:: Material supplied ::
↓
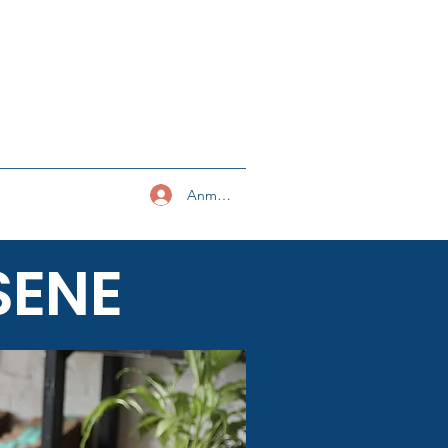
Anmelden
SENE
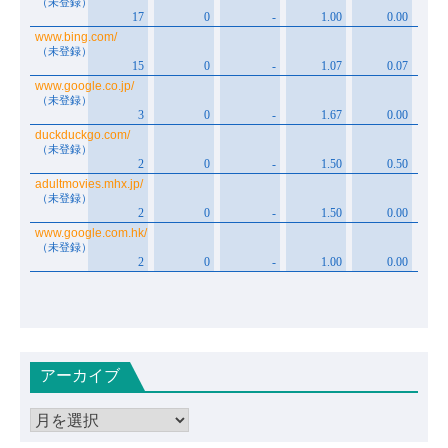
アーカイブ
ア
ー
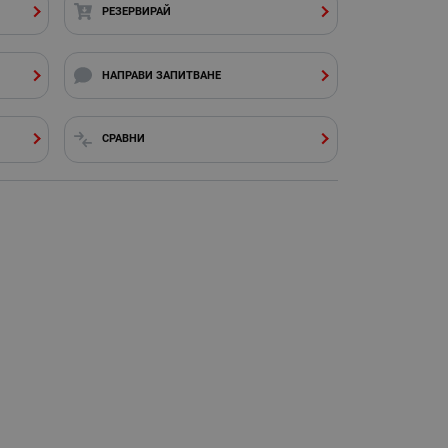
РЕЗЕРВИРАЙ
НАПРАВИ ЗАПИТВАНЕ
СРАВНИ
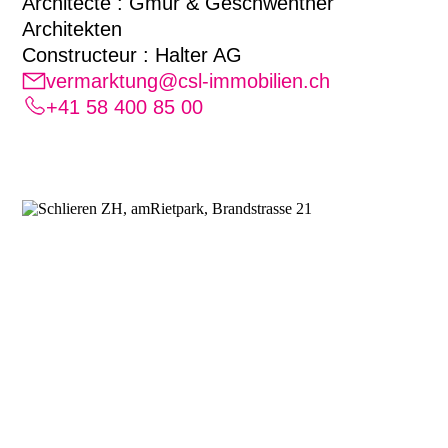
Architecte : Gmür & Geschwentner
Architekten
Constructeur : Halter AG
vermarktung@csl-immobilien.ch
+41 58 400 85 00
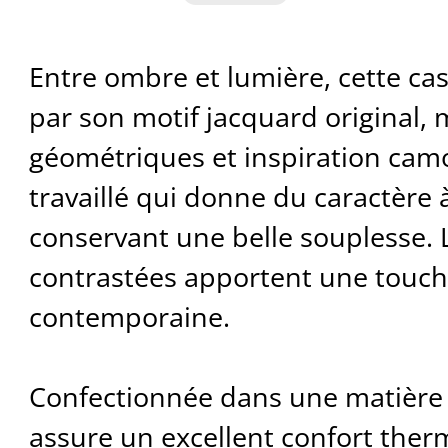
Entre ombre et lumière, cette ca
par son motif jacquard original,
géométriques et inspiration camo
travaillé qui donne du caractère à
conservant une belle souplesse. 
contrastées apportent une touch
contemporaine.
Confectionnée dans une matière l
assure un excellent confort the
↑
:: What you need to do ::
Each record needs to be reproduced exactly, and no image should be carried over.

:: Completed exercise ::
Anmelden
SENE
アーカイブ
ア
ー
РЕЗЕРВИРАЙ
НАПРАВИ ЗАПИТВАНЕ
СРАВНИ
Architecte : Gmür & Geschwentner
Architekten
Constructeur : Halter AG
vermarktung@csl-immobilien.ch
+41 58 400 85 00
Entre ombre et lumière, cette ca
par son motif jacquard original,
géométriques et inspiration camo
travaillé qui donne du caractère à
conservant une belle souplesse. 
contrastées apportent une touch
contemporaine.
Confectionnée dans une matière l
assure un excellent confort the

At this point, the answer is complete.